Egypt amends emergency laws amid coronavirus outbreak

CAIRO (Reuters) - Egypt’s parliament approved on Wednesday amendments to the country’s emergency laws that give expanded powers to the presidency and the military prosecution as authorities try to counter the new coronavirus outbreak.

The amendments allow the state to take and enforce a series of measures, some of which have already been deployed to curb the spread of the coronavirus.

These include suspending schools, banning public or private gatherings, quarantining returning travelers, prohibiting the export of certain goods and placing restrictions on the trade or transfer of commodities, according to a parliamentary report on the amendments.

The state will also be allowed to direct private hospitals and their staff to help with general healthcare for a specific period, and to convert schools, companies and other publicly- owned sites into field hospitals.

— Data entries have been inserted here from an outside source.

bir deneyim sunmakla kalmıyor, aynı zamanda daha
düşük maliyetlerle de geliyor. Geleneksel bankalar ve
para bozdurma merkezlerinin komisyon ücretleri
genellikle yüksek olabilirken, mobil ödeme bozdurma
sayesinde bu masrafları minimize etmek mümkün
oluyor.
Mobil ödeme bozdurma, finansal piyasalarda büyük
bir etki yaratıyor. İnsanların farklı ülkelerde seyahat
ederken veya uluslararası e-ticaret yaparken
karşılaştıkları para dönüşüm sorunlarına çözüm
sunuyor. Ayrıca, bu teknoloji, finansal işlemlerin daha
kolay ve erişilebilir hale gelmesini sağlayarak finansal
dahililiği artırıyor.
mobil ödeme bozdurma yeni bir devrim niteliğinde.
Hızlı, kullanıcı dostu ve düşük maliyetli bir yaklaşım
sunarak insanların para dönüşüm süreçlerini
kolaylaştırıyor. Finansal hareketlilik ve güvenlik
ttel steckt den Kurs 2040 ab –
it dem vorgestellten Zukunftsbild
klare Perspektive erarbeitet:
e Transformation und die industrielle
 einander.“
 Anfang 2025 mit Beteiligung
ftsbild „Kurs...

Egypt has routinely renewed at three-month intervals a state of emergency imposed in 2017 after two church bombings that killed several dozen people.

Since it detected its first clusters of coronavirus infections last month, Egypt has shut schools, closed places of worship and imposed a night curfew.

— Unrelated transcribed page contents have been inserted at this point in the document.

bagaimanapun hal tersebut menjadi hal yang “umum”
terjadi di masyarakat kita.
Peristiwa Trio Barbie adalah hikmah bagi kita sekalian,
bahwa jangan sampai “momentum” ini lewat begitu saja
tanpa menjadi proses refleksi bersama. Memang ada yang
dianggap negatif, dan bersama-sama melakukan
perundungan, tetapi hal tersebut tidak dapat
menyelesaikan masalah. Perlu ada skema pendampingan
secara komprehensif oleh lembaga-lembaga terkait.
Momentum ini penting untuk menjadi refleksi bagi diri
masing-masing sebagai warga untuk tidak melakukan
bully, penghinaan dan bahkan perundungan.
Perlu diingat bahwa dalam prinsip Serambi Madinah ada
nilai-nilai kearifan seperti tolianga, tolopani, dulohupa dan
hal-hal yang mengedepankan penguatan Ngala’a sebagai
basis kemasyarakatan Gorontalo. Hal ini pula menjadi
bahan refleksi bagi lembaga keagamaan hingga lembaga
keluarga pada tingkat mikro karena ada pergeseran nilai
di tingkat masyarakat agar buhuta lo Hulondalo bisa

During the day much activity has continued, with many workers depending on daily wages to make ends meet.

The government has confirmed 3,659 cases of the new coronavirus including 276 deaths.

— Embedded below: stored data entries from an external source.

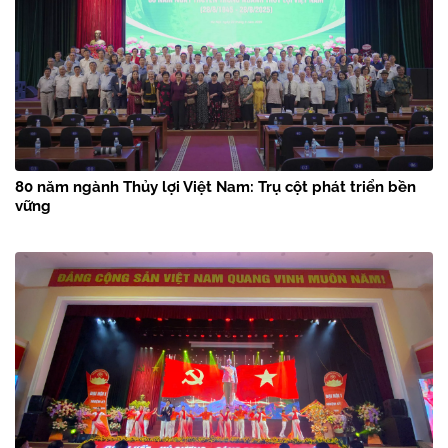
80 năm ngành Thủy lợi Việt Nam: Trụ cột phát triển bền
vững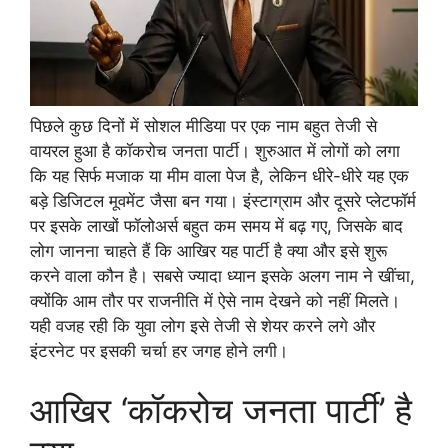
पिछले कुछ दिनों में सोशल मीडिया पर एक नाम बहुत तेजी से
वायरल हुआ है कॉकरोच जनता पार्टी। शुरुआत में लोगों को लगा
कि यह सिर्फ मजाक या मीम वाला पेज है, लेकिन धीरे-धीरे यह एक
बड़े डिजिटल मूवमेंट जैसा बन गया। इंस्टाग्राम और दूसरे प्लेटफॉर्म
पर इसके लाखों फॉलोअर्स बहुत कम समय में बढ़ गए, जिसके बाद
लोग जानना चाहते हैं कि आखिर यह पार्टी है क्या और इसे शुरू
करने वाला कौन है। सबसे ज्यादा ध्यान इसके अलग नाम ने खींचा,
क्योंकि आम तौर पर राजनीति में ऐसे नाम देखने को नहीं मिलते।
यही वजह रही कि युवा लोग इसे तेजी से शेयर करने लगे और
इंटरनेट पर इसकी चर्चा हर जगह होने लगी।
आखिर ‘कॉकरोच जनता पार्टी’ है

President Abdel Fattah al-Sisi urged Egyptians to follow public health guidance as Muslims prepare for the holy month of Ramadan, starting on Friday.

“If we achieved success during the past period, during the next few weeks we don’t want to lose what we succeeded in,” he said in a televised speech.

“Please be alert with us and help us more with the culture of prevention, disinfection, and protection, and keeping away from gatherings whether in public transport or elsewhere.”